The increasing complexity of samples requires development of novel means for their complete separation. Classical two-dimensional chromatography is a powerful tool that helps to solve many of the current tasks. However, the instrumentation that is essential for the multiple-column approach is rather complicated. The use of the novel single-column 2-D separation media significantly decreases the instrumental requirements and in some applications can provide better separations than the significantly more complicated multicolumn systems.

Further Reading

1.  Majors, R. E. "Multidimensional High Performance Liquid Chromatography", Journal of Chromatographic Science, 1980, 18, 571.
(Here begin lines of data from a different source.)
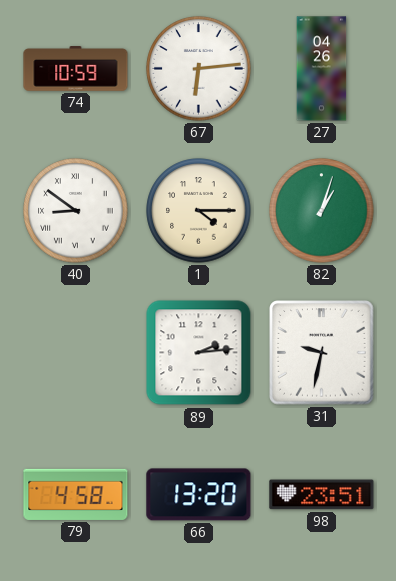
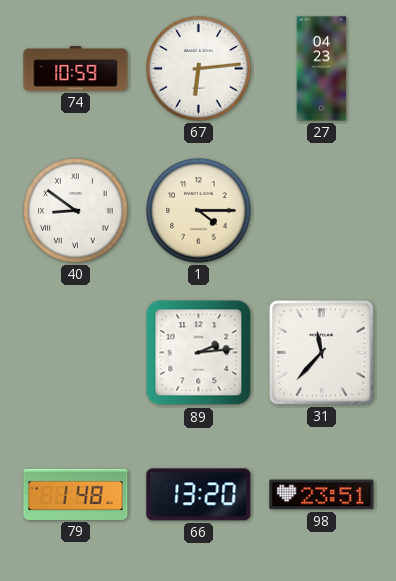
27: 04:26 -> 04:23
82: 1:03 -> none
31: 9:32 -> 11:37
79: 4:58 -> 1:48
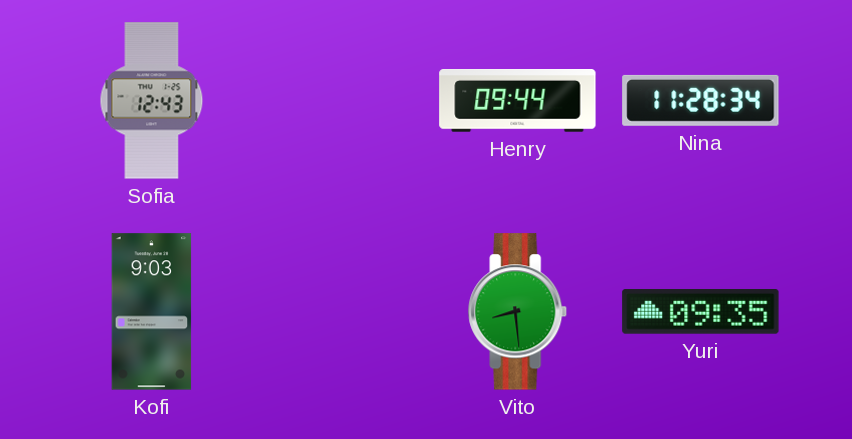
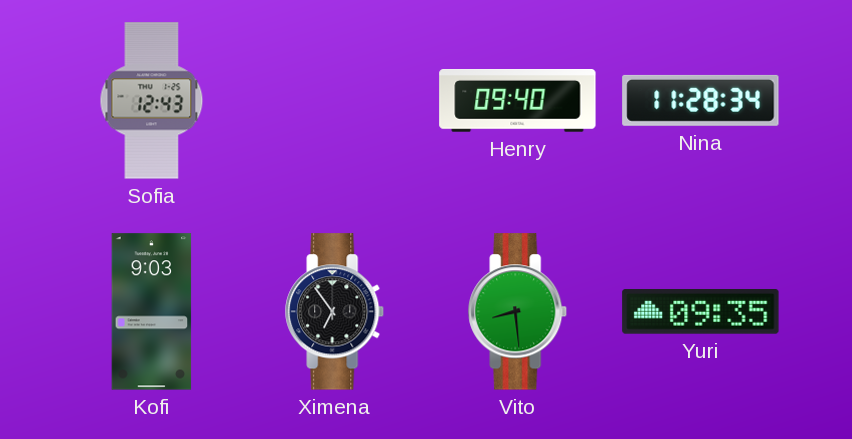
Henry: 09:44 -> 09:40
Ximena: none -> 6:54
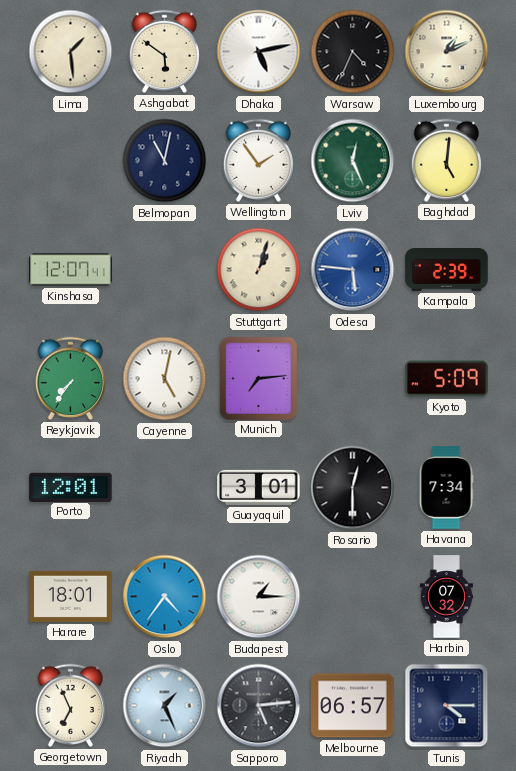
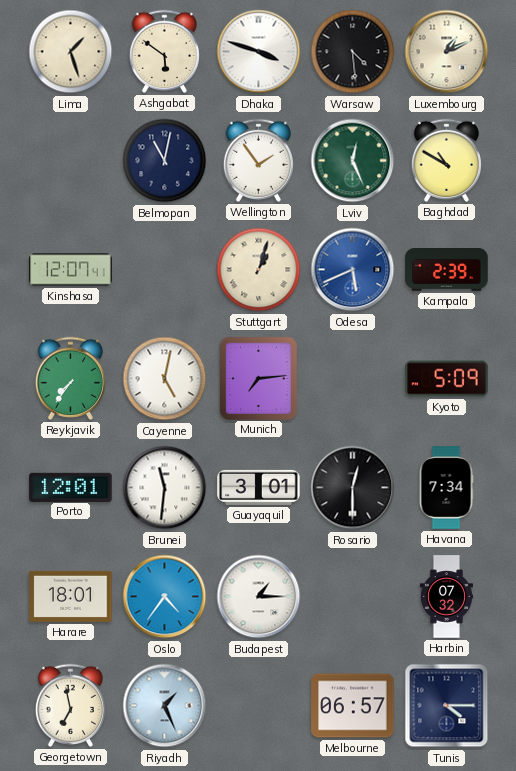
Lima: 1:29 -> 1:27
Dhaka: 5:13 -> 3:48
Warsaw: 4:34 -> 4:29
Baghdad: 5:01 -> 10:50
Odesa: 5:46 -> 5:41
Brunei: none -> 11:31
Georgetown: 6:56 -> 6:58
Sapporo: 5:14 -> none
2.  Giddings, J. C. "Two-Dimensional Separations: Concept and Promise" Analytical Chemistry 1984, 56, 1258A.

3.  Multidimensional Chromatography. Techniques and Applications; Cortes, H. J., Ed.; Marcel Dekker: New York, 1990.

4.  Pinkerton, T. C. "High-Performance Liquid Chromatography Packing Materials for the Analysis of Small Molecules in Biological Matrices by Direct Injection" Journal of Chromatography 1991, 544, 13.

5.  Svec, F.; Fréchet, J. M. J. "Pore-Size Specific Modification as an Approach to Separation Media for Single Column, Two-Dimensional HPLC" American Laboratory 1996, (12), 25.